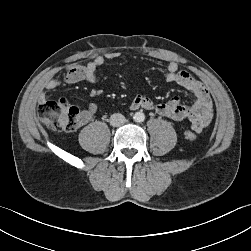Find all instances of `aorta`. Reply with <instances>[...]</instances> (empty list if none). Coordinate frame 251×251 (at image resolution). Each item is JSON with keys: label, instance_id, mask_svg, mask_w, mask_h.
Masks as SVG:
<instances>
[{"label": "aorta", "instance_id": "762f6f07", "mask_svg": "<svg viewBox=\"0 0 251 251\" xmlns=\"http://www.w3.org/2000/svg\"><path fill=\"white\" fill-rule=\"evenodd\" d=\"M133 119L135 122H143L145 120V115L142 112H136Z\"/></svg>", "mask_w": 251, "mask_h": 251}]
</instances>
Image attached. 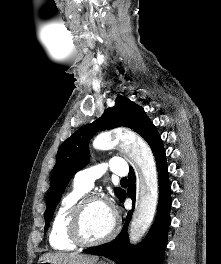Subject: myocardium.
<instances>
[{
    "mask_svg": "<svg viewBox=\"0 0 221 264\" xmlns=\"http://www.w3.org/2000/svg\"><path fill=\"white\" fill-rule=\"evenodd\" d=\"M93 201H98L107 204V201L95 194H85L83 195L71 209L69 219H68V234L70 239L77 245L80 246H97L104 244L111 239L118 232V219L117 216L113 213V223L110 231L102 238L97 240L87 239L82 231V219L83 213L86 206Z\"/></svg>",
    "mask_w": 221,
    "mask_h": 264,
    "instance_id": "myocardium-1",
    "label": "myocardium"
}]
</instances>
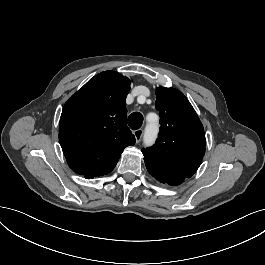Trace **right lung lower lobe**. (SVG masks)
Segmentation results:
<instances>
[{
	"label": "right lung lower lobe",
	"instance_id": "1",
	"mask_svg": "<svg viewBox=\"0 0 265 265\" xmlns=\"http://www.w3.org/2000/svg\"><path fill=\"white\" fill-rule=\"evenodd\" d=\"M86 179H92V178H94V177H92V176H85V175H83Z\"/></svg>",
	"mask_w": 265,
	"mask_h": 265
}]
</instances>
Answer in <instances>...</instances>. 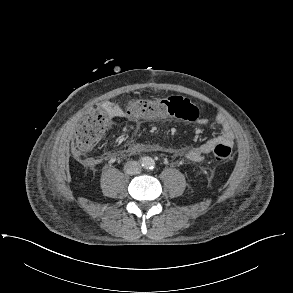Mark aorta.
I'll return each mask as SVG.
<instances>
[{
    "mask_svg": "<svg viewBox=\"0 0 293 293\" xmlns=\"http://www.w3.org/2000/svg\"><path fill=\"white\" fill-rule=\"evenodd\" d=\"M142 165H143V167L146 168V169H151V168L154 167V165H155V161H154V159H152L151 157H145V158L143 159Z\"/></svg>",
    "mask_w": 293,
    "mask_h": 293,
    "instance_id": "obj_1",
    "label": "aorta"
}]
</instances>
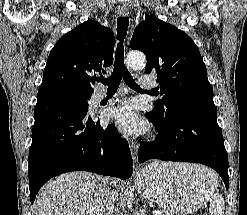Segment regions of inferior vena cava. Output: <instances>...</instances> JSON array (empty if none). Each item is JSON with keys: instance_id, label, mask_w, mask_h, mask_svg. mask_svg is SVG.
Here are the masks:
<instances>
[{"instance_id": "602c4592", "label": "inferior vena cava", "mask_w": 247, "mask_h": 215, "mask_svg": "<svg viewBox=\"0 0 247 215\" xmlns=\"http://www.w3.org/2000/svg\"><path fill=\"white\" fill-rule=\"evenodd\" d=\"M116 196L115 191L108 194L105 203V215H119V210L115 207Z\"/></svg>"}]
</instances>
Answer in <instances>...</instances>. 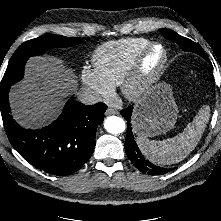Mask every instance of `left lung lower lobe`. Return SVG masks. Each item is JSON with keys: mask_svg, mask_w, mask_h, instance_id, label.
<instances>
[{"mask_svg": "<svg viewBox=\"0 0 221 221\" xmlns=\"http://www.w3.org/2000/svg\"><path fill=\"white\" fill-rule=\"evenodd\" d=\"M133 106H130L121 111V115L127 120V135L125 139V151L128 158L133 165L142 173L149 175H161L163 173L171 171V169L158 167L144 158L140 152L136 142L134 141L133 132L131 128V114Z\"/></svg>", "mask_w": 221, "mask_h": 221, "instance_id": "obj_1", "label": "left lung lower lobe"}]
</instances>
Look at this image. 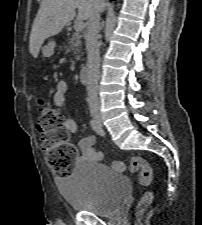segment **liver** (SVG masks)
<instances>
[{
  "label": "liver",
  "instance_id": "1",
  "mask_svg": "<svg viewBox=\"0 0 202 225\" xmlns=\"http://www.w3.org/2000/svg\"><path fill=\"white\" fill-rule=\"evenodd\" d=\"M105 7L104 0H42L30 34L29 50L36 58L44 40L61 32L74 19L87 20L97 8Z\"/></svg>",
  "mask_w": 202,
  "mask_h": 225
}]
</instances>
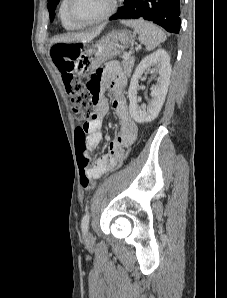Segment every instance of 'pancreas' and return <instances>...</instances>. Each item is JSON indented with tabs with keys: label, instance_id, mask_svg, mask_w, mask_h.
<instances>
[{
	"label": "pancreas",
	"instance_id": "pancreas-1",
	"mask_svg": "<svg viewBox=\"0 0 227 298\" xmlns=\"http://www.w3.org/2000/svg\"><path fill=\"white\" fill-rule=\"evenodd\" d=\"M134 62H135L134 57L124 58V60L122 61V66L125 74L130 75L132 68L134 66Z\"/></svg>",
	"mask_w": 227,
	"mask_h": 298
}]
</instances>
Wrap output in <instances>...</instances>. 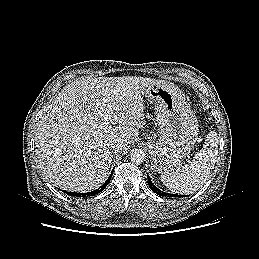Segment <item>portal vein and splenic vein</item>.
Listing matches in <instances>:
<instances>
[{"mask_svg":"<svg viewBox=\"0 0 259 259\" xmlns=\"http://www.w3.org/2000/svg\"><path fill=\"white\" fill-rule=\"evenodd\" d=\"M104 125H106V126H108V125H109V122H108V120H107V119L104 121Z\"/></svg>","mask_w":259,"mask_h":259,"instance_id":"portal-vein-and-splenic-vein-1","label":"portal vein and splenic vein"}]
</instances>
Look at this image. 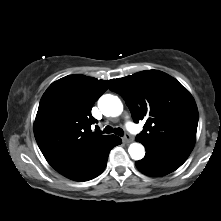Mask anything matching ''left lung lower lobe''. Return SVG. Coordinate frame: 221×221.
Masks as SVG:
<instances>
[{
	"mask_svg": "<svg viewBox=\"0 0 221 221\" xmlns=\"http://www.w3.org/2000/svg\"><path fill=\"white\" fill-rule=\"evenodd\" d=\"M145 158L135 162L142 173L160 177L178 169L190 155L194 144L176 143L162 146L144 145Z\"/></svg>",
	"mask_w": 221,
	"mask_h": 221,
	"instance_id": "left-lung-lower-lobe-1",
	"label": "left lung lower lobe"
}]
</instances>
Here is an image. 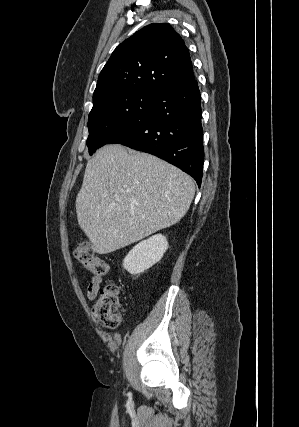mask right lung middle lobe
I'll list each match as a JSON object with an SVG mask.
<instances>
[{
	"instance_id": "1",
	"label": "right lung middle lobe",
	"mask_w": 299,
	"mask_h": 427,
	"mask_svg": "<svg viewBox=\"0 0 299 427\" xmlns=\"http://www.w3.org/2000/svg\"><path fill=\"white\" fill-rule=\"evenodd\" d=\"M154 97L140 93H117L95 103L89 114L87 146L92 155L96 149L126 130L145 112Z\"/></svg>"
}]
</instances>
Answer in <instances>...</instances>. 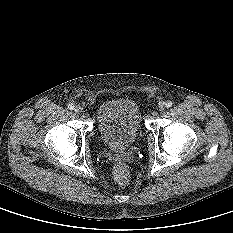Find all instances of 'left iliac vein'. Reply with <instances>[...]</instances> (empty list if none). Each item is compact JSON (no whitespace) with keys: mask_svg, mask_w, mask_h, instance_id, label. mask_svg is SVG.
Masks as SVG:
<instances>
[{"mask_svg":"<svg viewBox=\"0 0 233 233\" xmlns=\"http://www.w3.org/2000/svg\"><path fill=\"white\" fill-rule=\"evenodd\" d=\"M165 103L164 102H160L159 104H158V109H159V111H164V109H165Z\"/></svg>","mask_w":233,"mask_h":233,"instance_id":"obj_1","label":"left iliac vein"}]
</instances>
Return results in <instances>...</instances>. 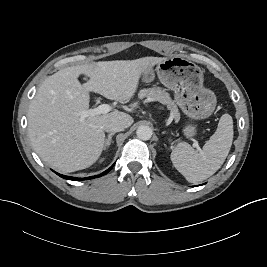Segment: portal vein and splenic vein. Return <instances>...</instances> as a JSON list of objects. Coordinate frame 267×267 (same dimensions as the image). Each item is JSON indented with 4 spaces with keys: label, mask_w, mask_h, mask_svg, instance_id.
Returning <instances> with one entry per match:
<instances>
[{
    "label": "portal vein and splenic vein",
    "mask_w": 267,
    "mask_h": 267,
    "mask_svg": "<svg viewBox=\"0 0 267 267\" xmlns=\"http://www.w3.org/2000/svg\"><path fill=\"white\" fill-rule=\"evenodd\" d=\"M111 110V106L108 105V104H101L99 105L97 108L95 109H90V110H87V111H83L81 113V117L82 118H86L88 116H94V115H98V114H106L108 113L109 111ZM195 148L200 151V147L198 145L197 142H195L194 144Z\"/></svg>",
    "instance_id": "portal-vein-and-splenic-vein-1"
}]
</instances>
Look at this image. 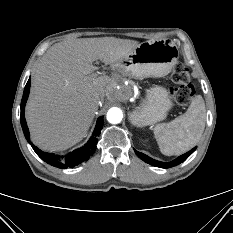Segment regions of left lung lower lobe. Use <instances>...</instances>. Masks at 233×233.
<instances>
[{"mask_svg":"<svg viewBox=\"0 0 233 233\" xmlns=\"http://www.w3.org/2000/svg\"><path fill=\"white\" fill-rule=\"evenodd\" d=\"M195 150H196V147H194L189 152L179 156L175 160H173L171 162H168V163H164V162H161V161L154 160V159L148 157L147 155H145V154H143L141 152H138L136 150H134V151L143 161H145L146 163H148L150 165H153L155 167H160V168H171V167L179 165L180 163L185 161Z\"/></svg>","mask_w":233,"mask_h":233,"instance_id":"obj_1","label":"left lung lower lobe"}]
</instances>
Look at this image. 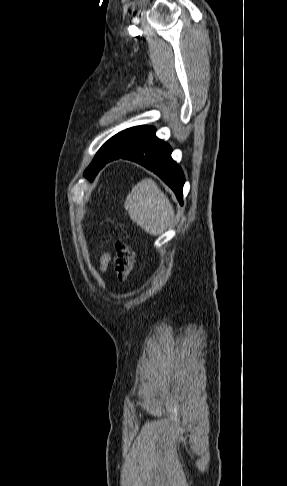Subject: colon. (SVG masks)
<instances>
[{
	"mask_svg": "<svg viewBox=\"0 0 287 486\" xmlns=\"http://www.w3.org/2000/svg\"><path fill=\"white\" fill-rule=\"evenodd\" d=\"M134 265V252L131 246L119 240L115 243L114 271L120 281L126 280L132 273Z\"/></svg>",
	"mask_w": 287,
	"mask_h": 486,
	"instance_id": "5ec220e1",
	"label": "colon"
}]
</instances>
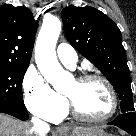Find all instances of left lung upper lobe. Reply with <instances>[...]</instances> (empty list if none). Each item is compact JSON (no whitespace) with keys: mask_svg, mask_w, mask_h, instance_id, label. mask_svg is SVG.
<instances>
[{"mask_svg":"<svg viewBox=\"0 0 136 136\" xmlns=\"http://www.w3.org/2000/svg\"><path fill=\"white\" fill-rule=\"evenodd\" d=\"M61 17L71 45L107 77L119 94L121 112H133L129 68L117 25L89 6H68Z\"/></svg>","mask_w":136,"mask_h":136,"instance_id":"left-lung-upper-lobe-1","label":"left lung upper lobe"}]
</instances>
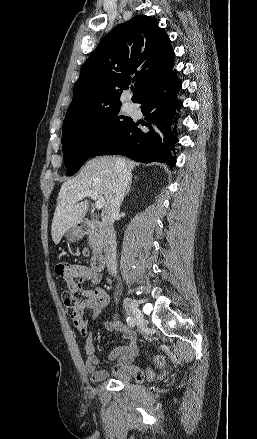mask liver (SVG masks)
Segmentation results:
<instances>
[{
    "label": "liver",
    "instance_id": "1",
    "mask_svg": "<svg viewBox=\"0 0 257 439\" xmlns=\"http://www.w3.org/2000/svg\"><path fill=\"white\" fill-rule=\"evenodd\" d=\"M117 160L116 157L108 156L91 159L75 178L62 184L51 227V235L55 244L60 242L68 229L82 221L88 210L87 200L75 202L77 194L90 190L97 191L106 199V205L117 179ZM125 162L128 170L131 171L135 163Z\"/></svg>",
    "mask_w": 257,
    "mask_h": 439
}]
</instances>
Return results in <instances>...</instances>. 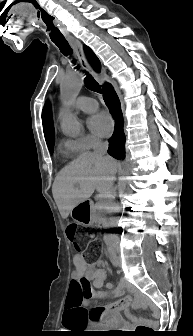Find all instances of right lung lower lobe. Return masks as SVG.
Segmentation results:
<instances>
[{
  "mask_svg": "<svg viewBox=\"0 0 193 336\" xmlns=\"http://www.w3.org/2000/svg\"><path fill=\"white\" fill-rule=\"evenodd\" d=\"M104 89V101L108 106L113 118L115 119V130L112 137L109 140L108 153L119 160L125 158V134L123 131V115L121 111V105L119 98L113 88L109 84L103 86Z\"/></svg>",
  "mask_w": 193,
  "mask_h": 336,
  "instance_id": "98d812e1",
  "label": "right lung lower lobe"
}]
</instances>
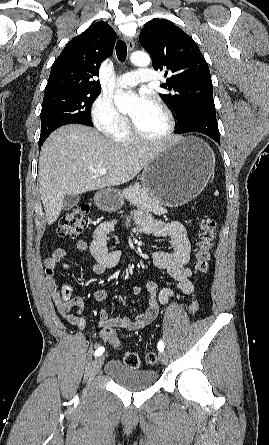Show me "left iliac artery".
Masks as SVG:
<instances>
[{
    "label": "left iliac artery",
    "instance_id": "obj_1",
    "mask_svg": "<svg viewBox=\"0 0 269 445\" xmlns=\"http://www.w3.org/2000/svg\"><path fill=\"white\" fill-rule=\"evenodd\" d=\"M157 347H158V350H159L160 352H162V351L164 350V343L160 340V341L158 342Z\"/></svg>",
    "mask_w": 269,
    "mask_h": 445
}]
</instances>
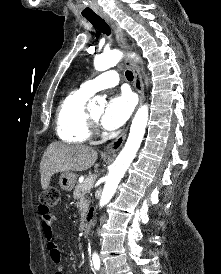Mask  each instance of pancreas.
<instances>
[{
  "mask_svg": "<svg viewBox=\"0 0 221 274\" xmlns=\"http://www.w3.org/2000/svg\"><path fill=\"white\" fill-rule=\"evenodd\" d=\"M85 185H86V179L84 180L82 184H77L73 192V198L78 201L76 206L79 208L81 221L84 220L87 207L89 206V202L87 200V193L89 190H86L84 188Z\"/></svg>",
  "mask_w": 221,
  "mask_h": 274,
  "instance_id": "obj_1",
  "label": "pancreas"
}]
</instances>
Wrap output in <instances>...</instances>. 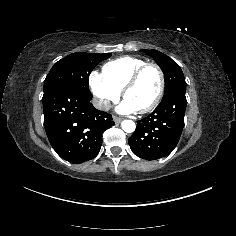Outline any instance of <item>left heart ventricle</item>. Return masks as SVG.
Here are the masks:
<instances>
[{"label":"left heart ventricle","mask_w":236,"mask_h":236,"mask_svg":"<svg viewBox=\"0 0 236 236\" xmlns=\"http://www.w3.org/2000/svg\"><path fill=\"white\" fill-rule=\"evenodd\" d=\"M159 87V75L154 68L146 69L136 82L128 90L125 99L137 110L149 105L155 98Z\"/></svg>","instance_id":"obj_1"}]
</instances>
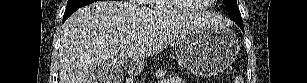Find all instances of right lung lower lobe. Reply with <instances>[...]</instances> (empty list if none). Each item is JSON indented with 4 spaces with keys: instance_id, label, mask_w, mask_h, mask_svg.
Masks as SVG:
<instances>
[{
    "instance_id": "right-lung-lower-lobe-1",
    "label": "right lung lower lobe",
    "mask_w": 307,
    "mask_h": 83,
    "mask_svg": "<svg viewBox=\"0 0 307 83\" xmlns=\"http://www.w3.org/2000/svg\"><path fill=\"white\" fill-rule=\"evenodd\" d=\"M76 10H72V11H69V12H65L64 13V16H63V22L73 13L75 12Z\"/></svg>"
}]
</instances>
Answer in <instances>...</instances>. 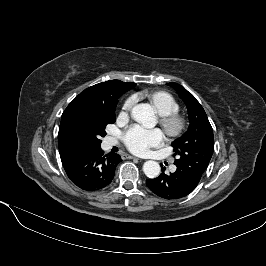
····················
# Work instruction
The expected output is exactly the lines from the one containing "Find all instances of right lung lower lobe. Reply" through the last line of the listing, both included, with every picture left out.

# Exercise response
Find all instances of right lung lower lobe. Reply with <instances>[...]</instances> (empty list if none). Each item is JSON indented with 4 spaces with keys: instance_id, label, mask_w, mask_h, mask_svg.
Masks as SVG:
<instances>
[{
    "instance_id": "right-lung-lower-lobe-1",
    "label": "right lung lower lobe",
    "mask_w": 307,
    "mask_h": 83,
    "mask_svg": "<svg viewBox=\"0 0 307 83\" xmlns=\"http://www.w3.org/2000/svg\"><path fill=\"white\" fill-rule=\"evenodd\" d=\"M76 10H72V11H69V12H65L64 13V16H63V22L73 13L75 12Z\"/></svg>"
}]
</instances>
Answer in <instances>...</instances>. 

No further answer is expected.